La Harley-Davidson LiveWire è infatti la moto elettrica più veloce di sempre ad aver calcato una lingua d’asfalto adibita alle Drag Race.

L’occasione è arrivata all’interno dell’evento Spark Plugs NHRA U.S. Nationals, ad Indianapolis, dove il team Harley-Davidson Screamin’ Eagle/Vance & Hines è sceso in campo con l’obiettivo di far stracciare alla naked elettrica i record di velocità massima già esistenti sul quarto e sull’ottavo di miglio.

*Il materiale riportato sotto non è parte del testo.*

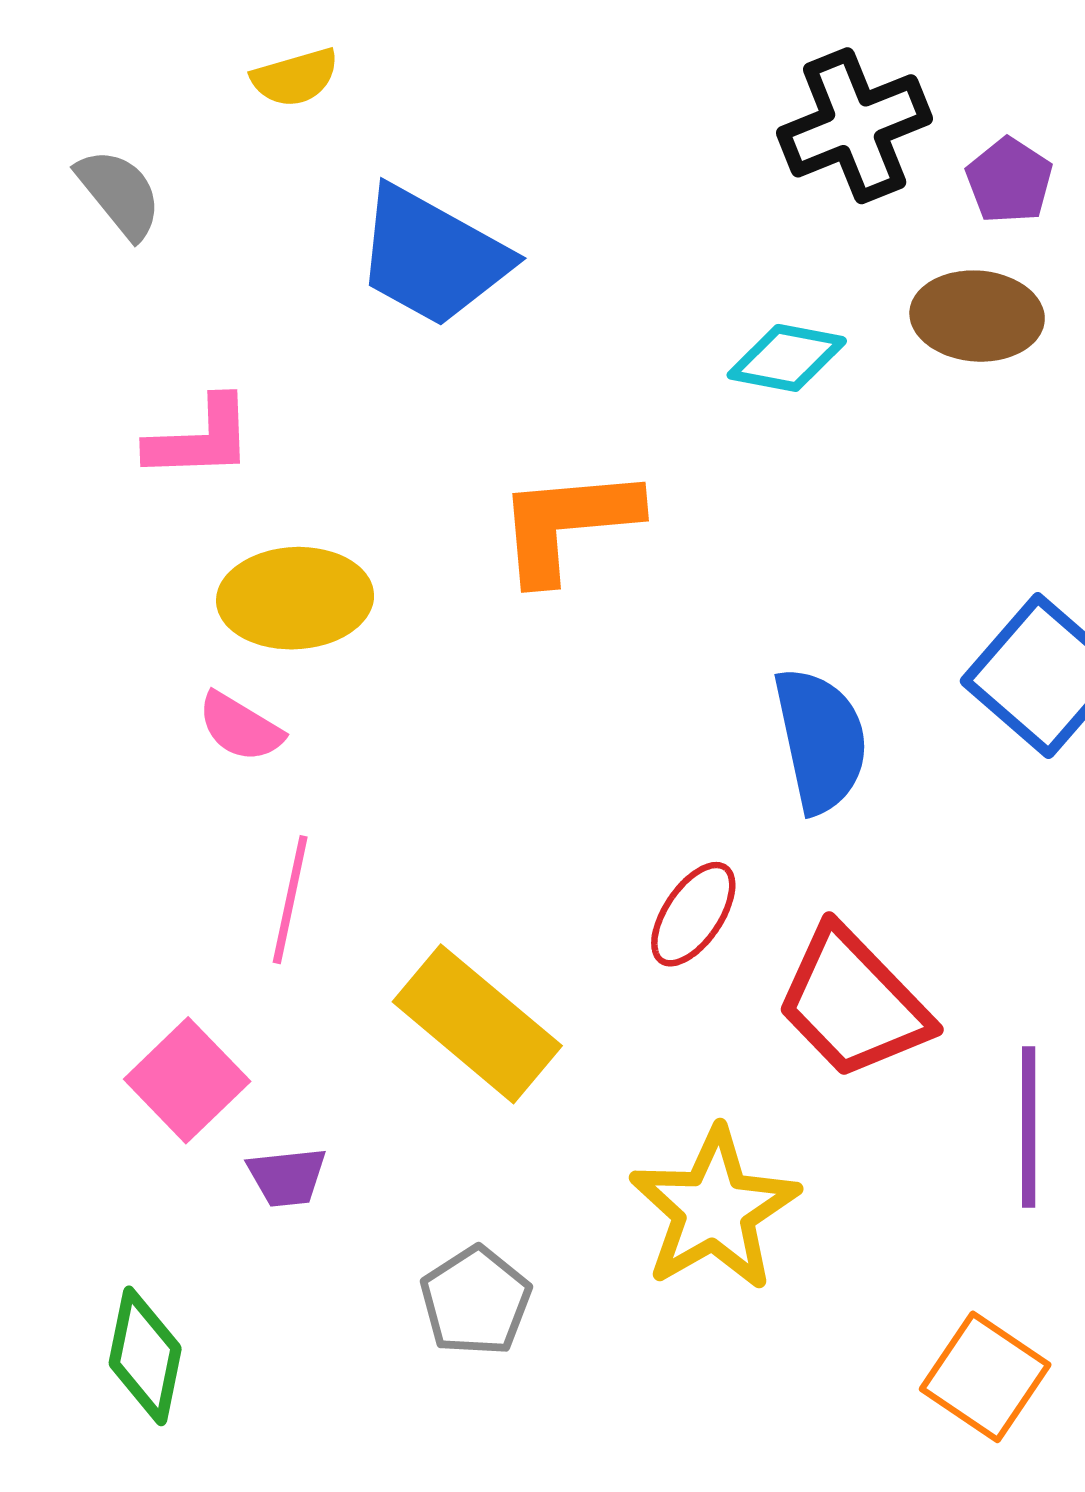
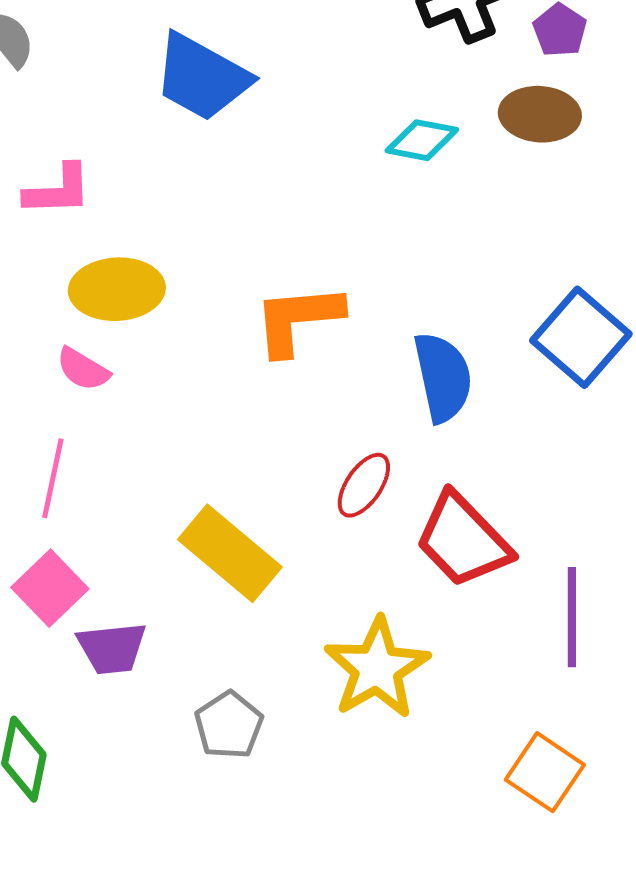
orange L-shape: (568, 524) -> (298, 319), moved
pink line: (290, 900) -> (53, 478), moved
purple trapezoid: (287, 1177) -> (112, 648), size x1.4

A riuscirci è stata Angelle Sampley, già tre volte campionessa nella categoria Pro Stock di questa disciplina, che ha percorso l’ottavo di miglio in 7,017 secondi e il quarto in 11,156 secondi, portando la LiveWire alla sua velocità massima (limitata) di 177 km/h.

La gara

Quella di Harley-Davidson ad Indianapolis è stata un’esibizione che ha visto tutti i piloti del team coinvolti negli “spari”. Oltre alla Sampley infatti sono scesi in pista anche Ed Krawiec e Andrew Hines, tutti in sella all’elettrica LiveWire.

A scrivere il suo nome nel libro dei record però è stata l’unica ragazza del team, che a fine esibizione ha commentato: “La cosa stupefacente è che è stata la prima volta che ho guidato una LiveWire. Non vedo l’ora di tornare in pista. La LiveWire è intuitiva: ruoti l’acceleratore e vai, veloce!”.